Top of SOURCE DATA

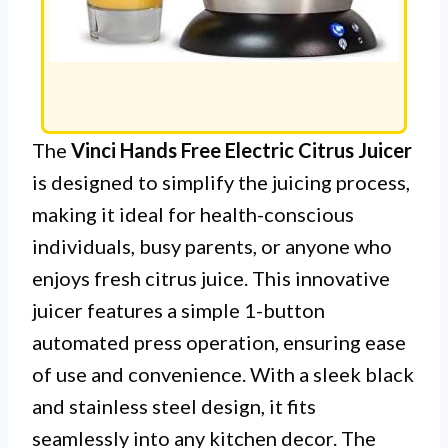
The
Vinci Hands Free Electric Citrus Juicer
is designed to simplify the juicing process,
making it ideal for health-conscious
individuals, busy parents, or anyone who
enjoys fresh citrus juice. This innovative
juicer features a simple 1-button
automated press operation, ensuring ease
of use and convenience. With a sleek black
and stainless steel design, it fits
seamlessly into any kitchen decor. The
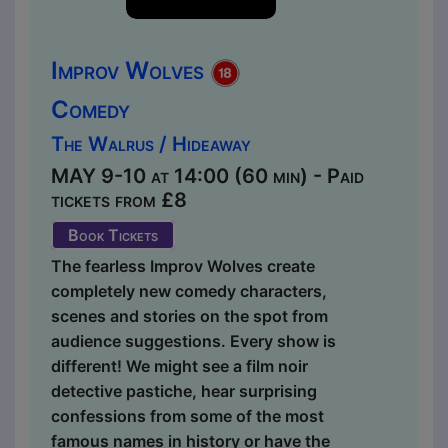
Improv Wolves
Comedy
The Walrus / Hideaway
MAY 9-10 at 14:00 (60 min) - Paid
tickets from £8
Book Tickets
The fearless Improv Wolves create
completely new comedy characters,
scenes and stories on the spot from
audience suggestions. Every show is
different! We might see a film noir
detective pastiche, hear surprising
confessions from some of the most
famous names in history or have the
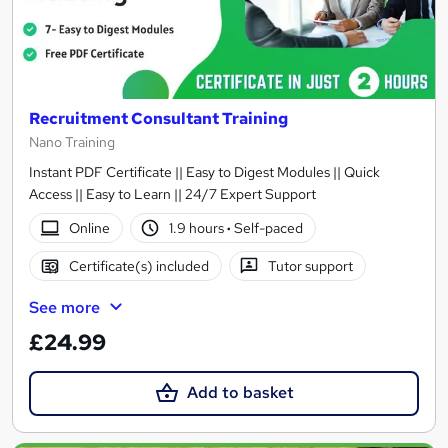
Recruitment Consultant Training
Nano Training
Instant PDF Certificate || Easy to Digest Modules || Quick
Access || Easy to Learn || 24/7 Expert Support
Online
1.9 hours
·
Self-paced
Certificate(s) included
Tutor support
See more
£24.99
Add to basket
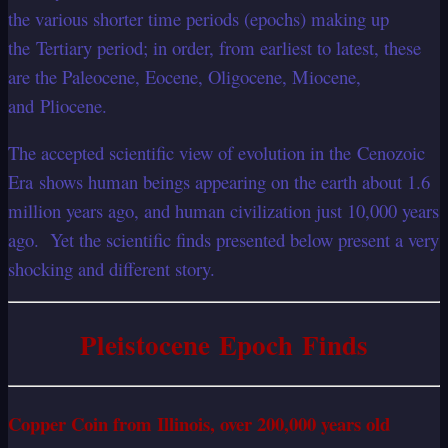
the various shorter time periods (epochs) making up
the Tertiary period; in order, from earliest to latest, these
are the Paleocene, Eocene, Oligocene, Miocene,
and Pliocene.
The accepted scientific view of evolution in the Cenozoic
Era shows human beings appearing on the earth about 1.6
million years ago, and human civilization just 10,000 years
ago. Yet the scientific finds presented below present a very
shocking and different story.
Pleistocene Epoch Finds
Copper Coin from Illinois, over 200,000 years old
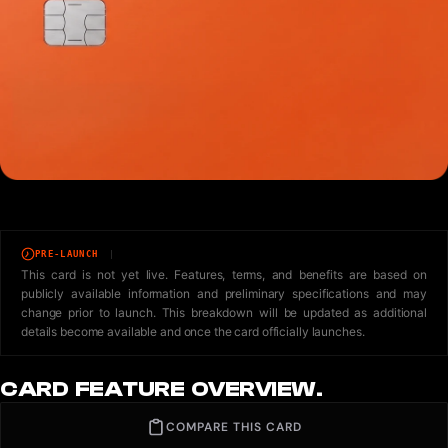
PRE-LAUNCH
This card is not yet live. Features, terms, and benefits are based on
publicly available information and preliminary specifications and may
change prior to launch. This breakdown will be updated as additional
details become available and once the card officially launches.
CARD FEATURE OVERVIEW.
COMPARE THIS CARD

Bottom of SOURCE DATA

__WHAT THE EXERCISE ASKS__:
Count how many lines above carry the word "scientific". Only the number is required.

__SOLUTION TO THE PROBLEM__:
2